This is a toy code that generates the rolling average of the trip length of NYC yellow taxis. The data is taken from https://www1.nyc.gov/site/tlc/about/tlc-trip-record-data.page. The code uses the start date of the trip as its time stamp. The rolling average is defined by a sliding window of size window
and step size step
. The rolling average is computed over the total time period [anchor_date
-min_delta
, anchor_date
+max_delta
).
Run python taxi.py --help
to print the possible command line arguments:
$ python taxi.py --help
usage: taxi.py [-h] [--plot] anchor_date min_delta max_delta window step
positional arguments:
anchor_date anchor date of the total time interval [anchor_date-min_delta,
anchor_date+max_delta), e.g. '2019-03-01 00:00:00'
min_delta lower bound of the time period, e.g. '0 days'
max_delta upper bound of the time period, e.g. '60 days'
window sliding window size, e.g. '45 days'
step step size of the sliding window, e.g. '1 day'
optional arguments:
-h, --help show this help message and exit
--plot generate a plot of the rolling mean
Example command line arguments to produce the rolling average over a 45 day window with a step size of 1 day in the total time period of 90 days from the start date 2019-03-01 00:00:00:
$ python taxi.py '2019-03-01 00:00:00' '0' '90 days' '45 day' '1 day'
[2.992670148197292, 2.9938750859480248, ..., 3.02796146922059, 3.0219090805514086]

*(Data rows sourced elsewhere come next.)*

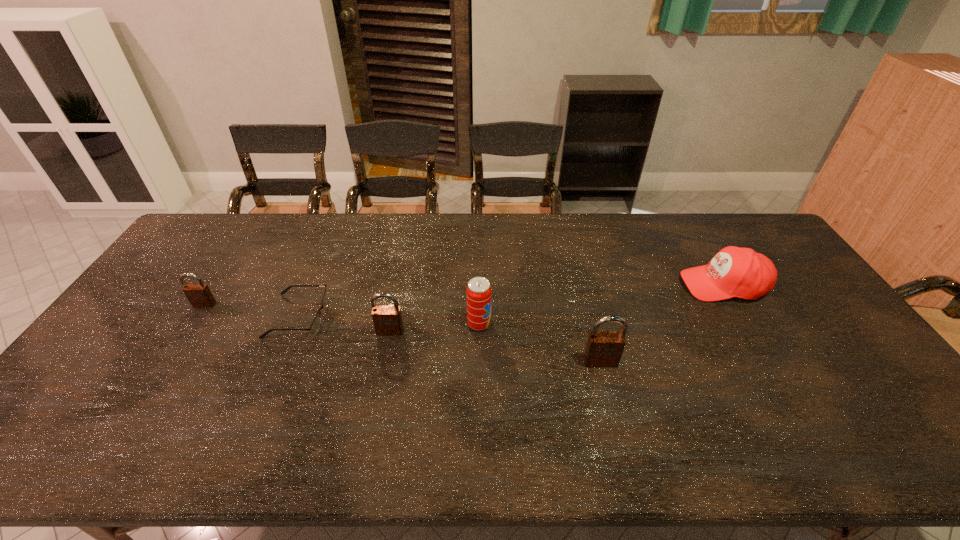 Where is `the farthest padlock`? The height and width of the screenshot is (540, 960). the farthest padlock is located at coordinates (199, 295).

Identify the location of the leftmost padlock. (199, 295).

You are a GUI agent. You are given a task and a screenshot of the screen. Output one action in this format:
    pyautogui.click(x=<x>, y=<y>)
    Task: Click on the second farthest padlock
    
    Given the screenshot: What is the action you would take?
    pyautogui.click(x=387, y=320)

Where is `the fourth object from right to left`? This screenshot has height=540, width=960. the fourth object from right to left is located at coordinates (387, 320).

Image resolution: width=960 pixels, height=540 pixels. Identify the location of the rightmost padlock. (604, 348).

Find the location of `the nearest padlock`. the nearest padlock is located at coordinates (604, 348).

Identify the location of the rightmost object. The width and height of the screenshot is (960, 540). (738, 272).

Where is `soda can`? soda can is located at coordinates (479, 293).

The height and width of the screenshot is (540, 960). What are the coordinates of `the second object from left to right` in the screenshot? It's located at (314, 327).

Locate an element on the screen. The image size is (960, 540). spectacles is located at coordinates (314, 327).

The associated unit tests can be run using the python unittest framework:
$ python -m unittest -v taxi_test
test_data_frame_loading (taxi_test.TestTaxiMethods) ... ok
test_file_validation (taxi_test.TestTaxiMethods) ... ok
test_interval_filter (taxi_test.TestTaxiMethods) ... ok
test_rolling_mean (taxi_test.TestTaxiMethods) ... ok
test_year_month_list (taxi_test.TestTaxiMethods) ... ok
----------------------------------------------------------------------
Ran 5 tests in 69.462s
OK